# langserve

**Repository Path**: logic5/langserve

## Basic Information

- **Project Name**: langserve
- **Description**: No description available
- **Primary Language**: Unknown
- **License**: Not specified
- **Default Branch**: 2023-11-10-format-langsmith-runs
- **Homepage**: None
- **GVP Project**: No

## Statistics

- **Stars**: 0
- **Forks**: 0
- **Created**: 2024-08-16
- **Last Updated**: 2024-08-16

## Categories & Tags

**Categories**: Uncategorized

**Tags**: None

## README

# 🦜️🏓 LangServe

[![Release Notes](https://img.shields.io/github/release/langchain-ai/langserve)](https://github.com/langchain-ai/langserve/releases)
[![Downloads](https://static.pepy.tech/badge/langserve/month)](https://pepy.tech/project/langserve)
[![Open Issues](https://img.shields.io/github/issues-raw/langchain-ai/langserve)](https://github.com/langchain-ai/langserve/issues)
[![](https://dcbadge.vercel.app/api/server/6adMQxSpJS?compact=true&style=flat)](https://discord.com/channels/1038097195422978059/1170024642245832774)

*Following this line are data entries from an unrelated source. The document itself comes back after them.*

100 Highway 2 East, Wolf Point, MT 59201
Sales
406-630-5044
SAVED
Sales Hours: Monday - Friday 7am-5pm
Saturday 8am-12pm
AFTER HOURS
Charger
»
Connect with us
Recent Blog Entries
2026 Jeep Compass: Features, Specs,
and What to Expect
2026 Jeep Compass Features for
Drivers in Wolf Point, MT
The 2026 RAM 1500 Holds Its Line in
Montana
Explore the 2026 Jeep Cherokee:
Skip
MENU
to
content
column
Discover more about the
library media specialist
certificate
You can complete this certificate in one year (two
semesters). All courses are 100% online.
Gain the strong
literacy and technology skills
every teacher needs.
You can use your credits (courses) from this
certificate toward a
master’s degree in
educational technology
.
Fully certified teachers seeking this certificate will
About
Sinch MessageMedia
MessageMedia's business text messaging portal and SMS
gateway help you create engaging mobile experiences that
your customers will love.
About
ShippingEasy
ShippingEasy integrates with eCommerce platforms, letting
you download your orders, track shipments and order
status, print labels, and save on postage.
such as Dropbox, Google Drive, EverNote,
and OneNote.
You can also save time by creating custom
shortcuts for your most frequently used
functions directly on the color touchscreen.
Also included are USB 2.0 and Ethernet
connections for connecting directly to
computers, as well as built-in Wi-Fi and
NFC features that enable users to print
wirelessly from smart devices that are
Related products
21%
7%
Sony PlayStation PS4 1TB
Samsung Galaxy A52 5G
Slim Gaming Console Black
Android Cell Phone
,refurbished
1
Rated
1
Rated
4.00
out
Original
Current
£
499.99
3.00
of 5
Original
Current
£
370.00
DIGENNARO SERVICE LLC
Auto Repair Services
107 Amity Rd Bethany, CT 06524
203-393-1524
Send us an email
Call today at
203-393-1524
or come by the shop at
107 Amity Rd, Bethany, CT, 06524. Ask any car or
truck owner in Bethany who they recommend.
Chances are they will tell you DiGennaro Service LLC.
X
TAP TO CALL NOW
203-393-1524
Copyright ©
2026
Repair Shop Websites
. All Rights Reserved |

🚩 We will be releasing a hosted version of LangServe for one-click deployments of LangChain applications. [Sign up here](https://airtable.com/app0hN6sd93QcKubv/shrAjst60xXa6quV2) to get on the waitlist.

## Overview

`LangServe` helps developers deploy `LangChain` [runnables and chains](https://python.langchain.com/docs/expression_language/) as a REST API.

This library is integrated with [FastAPI](https://fastapi.tiangolo.com/) and uses [pydantic](https://docs.pydantic.dev/latest/) for data validation.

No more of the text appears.